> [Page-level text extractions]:

↓↓↓

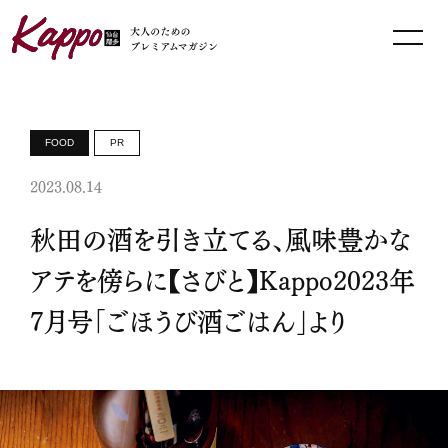
FOOD
PR
2023.08.14
秋田の酒を引き立てる、風味豊かな
アテを傍らに【さびと】Kappo2023年
7月号「ごほうび酒ごはん」より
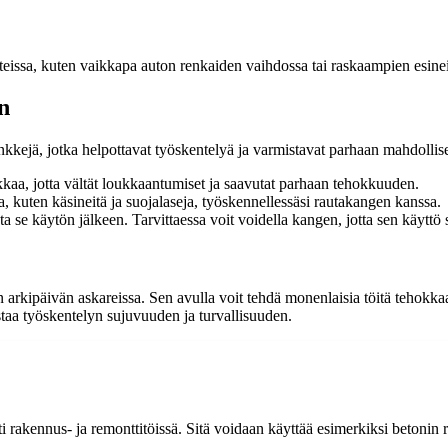
issa, kuten vaikkapa auton renkaiden vaihdossa tai raskaampien esinei
n
kkejä, jotka helpottavat työskentelyä ja varmistavat parhaan mahdolli
kaa, jotta vältät loukkaantumiset ja saavutat parhaan tehokkuuden.
, kuten käsineitä ja suojalaseja, työskennellessäsi rautakangen kanssa.
 se käytön jälkeen. Tarvittaessa voit voidella kangen, jotta sen käyttö 
arkipäivän askareissa. Sen avulla voit tehdä monenlaisia töitä tehokkaa
staa työskentelyn sujuvuuden ja turvallisuuden.
ti rakennus- ja remonttitöissä. Sitä voidaan käyttää esimerkiksi betonin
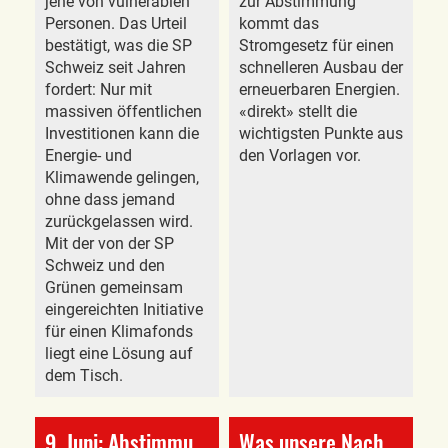
jene von vulnerablen
zur Abstimmung
Personen. Das Urteil
kommt das
bestätigt, was die SP
Stromgesetz für einen
Schweiz seit Jahren
schnelleren Ausbau der
fordert: Nur mit
erneuerbaren Energien.
massiven öffentlichen
«direkt» stellt die
Investitionen kann die
wichtigsten Punkte aus
Energie- und
den Vorlagen vor.
Klimawende gelingen,
ohne dass jemand
zurückgelassen wird.
Mit der von der SP
Schweiz und den
Grünen gemeinsam
eingereichten Initiative
für einen Klimafonds
liegt eine Lösung auf
dem Tisch.
9. Juni: Abstimmung: Prämien-Entlastungs-Initiative
Was unsere Nachbarn aus dem Elsass schreiben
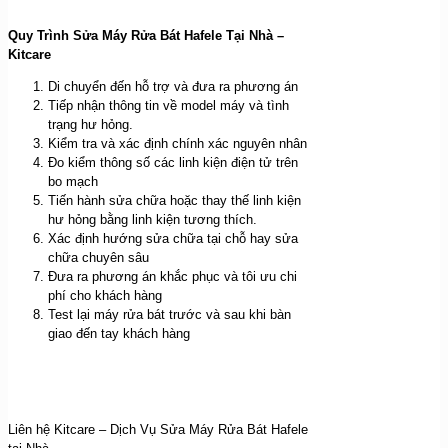
Quy Trình Sửa
Máy Rửa Bát Hafele
Tại Nhà –
Kitcare
Di chuyển đến hỗ trợ và đưa ra phương án
Tiếp nhận thông tin về model máy và tình
trạng hư hỏng.
Kiểm tra và xác định chính xác nguyên nhân
Đo kiểm thông số các linh kiện điện tử trên
bo mạch
Tiến hành sửa chữa hoặc thay thế linh kiện
hư hỏng bằng linh kiện tương thích.
Xác định hướng sửa chữa tại chỗ hay sửa
chữa chuyên sâu
Đưa ra phương án khắc phục và tôi ưu chi
phí cho khách hàng
Test lại máy rửa bát trước và sau khi bàn
giao đến tay khách hàng
Liên hệ Kitcare – Dịch Vụ Sửa Máy Rửa Bát Hafele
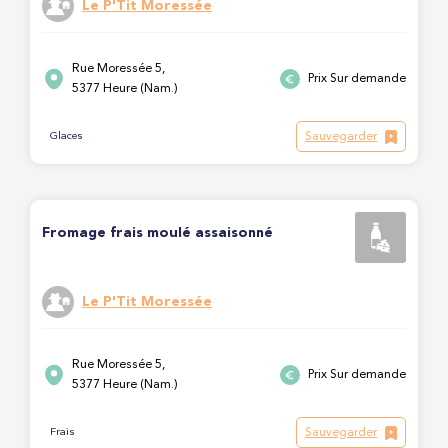
Le P'Tit Moressée
Rue Moressée 5,
Prix Sur demande
5377 Heure (Nam.)
Sauvegarder
Glaces
Fromage frais moulé assaisonné
Le P'Tit Moressée
Rue Moressée 5,
Prix Sur demande
5377 Heure (Nam.)
Sauvegarder
Frais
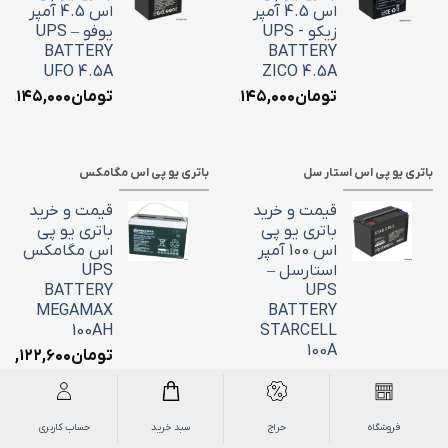
اس 4.5 آمپر
اس 4.5 آمپر
زیکو - UPS
یوفو – UPS
BATTERY
BATTERY
UFO 4.5A
ZICO 4.5A
تومان
۲,۱۴۵,۰۰۰
تومان
۲,۱۴۵,۰۰۰
باتری یو پی اس استار سل
باتری یو پی اس مگامکس
قیمت و خرید
قیمت و خرید
باتری یو پی
باتری یو پی
اس 100 آمپر
اس مگامکس
استارسل –
UPS
BATTERY
UPS
MEGAMAX
BATTERY
100AH
STARCELL
100A
تومان
۳۹,۱۲۲,۶۰۰
تومان
۳۴,۱۳۳,۰۰۰
قیمت و خرید
قیمت و خرید
باتری یو پی
فروشگاه
حراج
سبد خرید
حساب کاربری
باتری یو پی
اس مگامکس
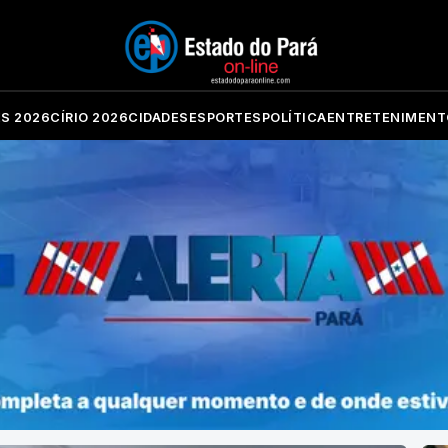
ES 2026
CÍRIO 2026
CIDADES
ESPORTES
POLÍTICA
ENTRETENIMENT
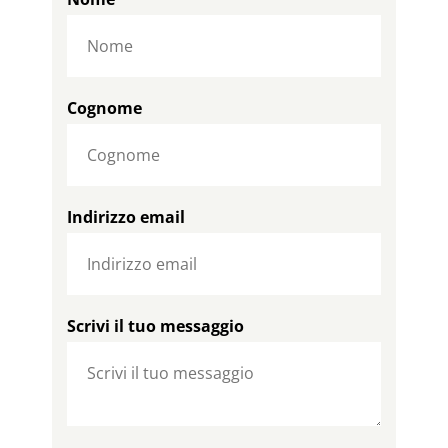
Cognome
Indirizzo email
Scrivi il tuo messaggio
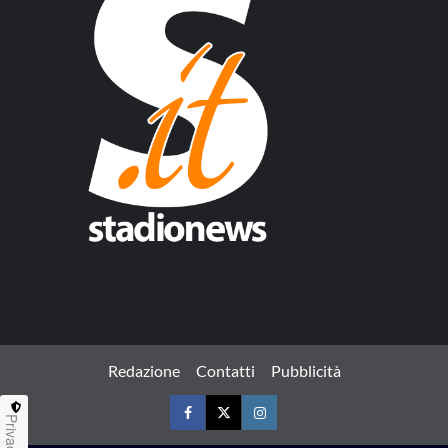
Redazione
Contatti
Pubblicità
Privacy
Facebook
Twitter
Instagram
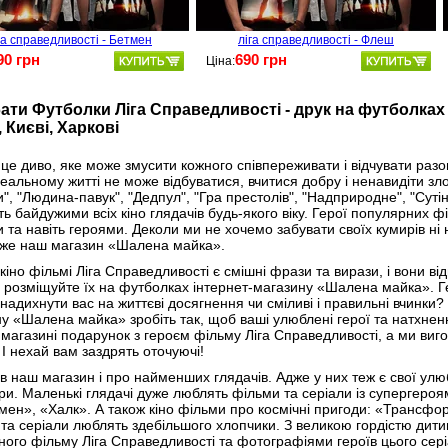
га справедливості - Бетмен
ліга справедливості - Флеш
90 грн
690 грн
Ціна:
ати Футболки Ліга Справедливості - друк на футболках
, Києві, Харкові
 це диво, яке може змусити кожного співпереживати і відчувати разо
реальному житті не може відбуватися, вчитися добру і ненавидіти зло
и", "Людина-павук", "Дедпул", "Гра престолів", "Надприродне", "Сутін
ь байдужими всіх кіно глядачів будь-якого віку. Герої популярних фі
 та навіть героями. Деколи ми не хочемо забувати своїх кумирів ні н
же наш магазин «Шалена майка».
кіно фільмі Ліга Справедливості є смішні фрази та вирази, і вони в
 розміщуйте їх на футболках інтернет-магазину «Шалена майка». Г
надихнути вас на життєві досягнення чи сміливі і правильні вчинки
у «Шалена майка» зробіть так, щоб ваші улюблені герої та натхнен
магазині подарунок з героєм фільму Ліга Справедливості, а ми вигот
! І нехай вам заздрять оточуючі!
в наш магазин і про найменших глядачів. Адже у них теж є свої улюбл
ри. Маленькі глядачі дуже люблять фільми та серіали із супергеро
ен», «Халк». А також кіно фільми про космічні пригоди: «Трансформ
та серіали люблять здебільшого хлопчики. З великою гордістю дит
ого фільму Ліга Справедливості та фотографіями героїв цього сері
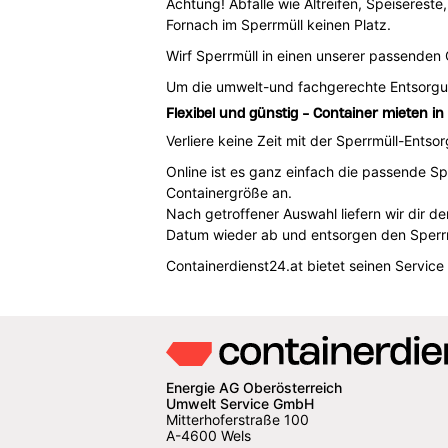
Achtung! Abfälle wie Altreifen, Speisereste
Fornach im Sperrmüll keinen Platz.
Wirf Sperrmüll in einen unserer passenden Co
Um die umwelt-und fachgerechte Entsorg
Flexibel und günstig - Container mieten i
Verliere keine Zeit mit der Sperrmüll-Ents
Online ist es ganz einfach die passende Sp
Containergröße an.
Nach getroffener Auswahl liefern wir dir d
Datum wieder ab und entsorgen den Sperrm
Containerdienst24.at bietet seinen Service
Energie AG Oberösterreich
Umwelt Service GmbH
Mitterhoferstraße 100
A-4600 Wels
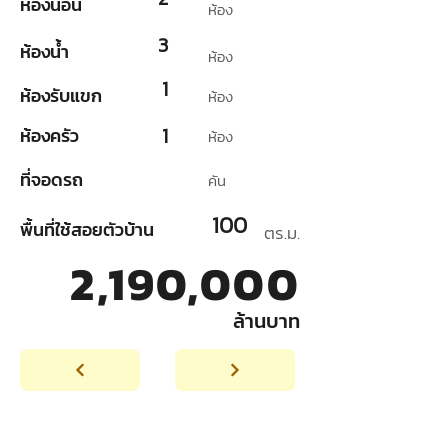
ห้องนอน
ห้อง
3
ห้องน้ำ
ห้อง
1
ห้องรับแขก
ห้อง
1
ห้องครัว
ห้อง
ที่จอดรถ
คัน
100
พื้นที่ใช้สอยตัวบ้าน
ตร.ม.
2,190,000
ล้านบาท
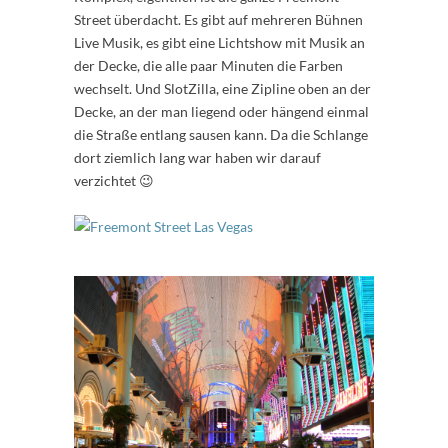
Street überdacht. Es gibt auf mehreren Bühnen
Live Musik, es gibt eine Lichtshow mit Musik an
der Decke, die alle paar Minuten die Farben
wechselt. Und SlotZilla, eine Zipline oben an der
Decke, an der man liegend oder hängend einmal
die Straße entlang sausen kann. Da die Schlange
dort ziemlich lang war haben wir darauf
verzichtet 😉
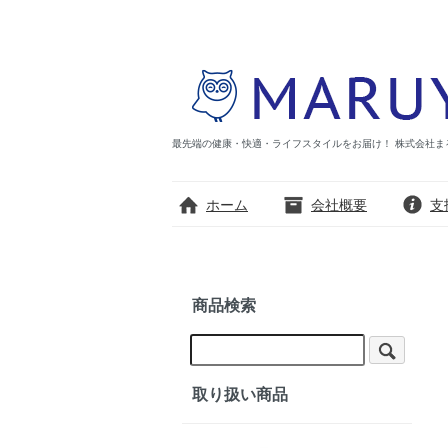
最先端の健康・快適・ライフスタイルをお届け！ 株式会社まる優の公式
ホーム
会社概要
支
商品検索
取り扱い商品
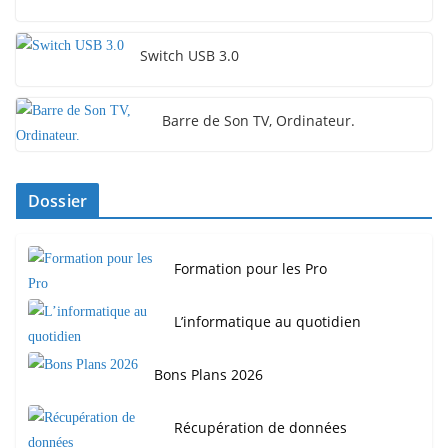
Switch USB 3.0
Barre de Son TV, Ordinateur.
Dossier
Formation pour les Pro
L’informatique au quotidien
Bons Plans 2026
Récupération de données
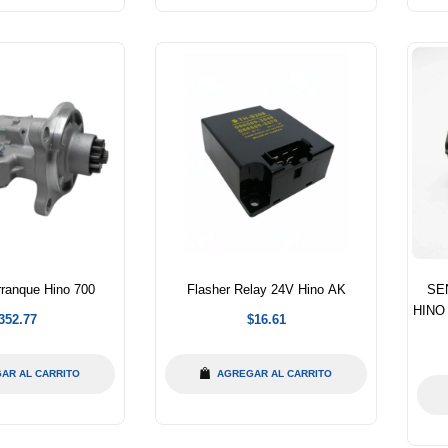
rranque Hino 700
Flasher Relay 24V Hino AK
SE
HINO 
recio
Precio
352.77
$16.61
abitual
habitual
AR AL CARRITO
AGREGAR AL CARRITO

↑↑↑

> [Prompt]: Within the entries above, work out how many lines contain the word "Initiative". The number alone is the answer.

> [Task solution]: 2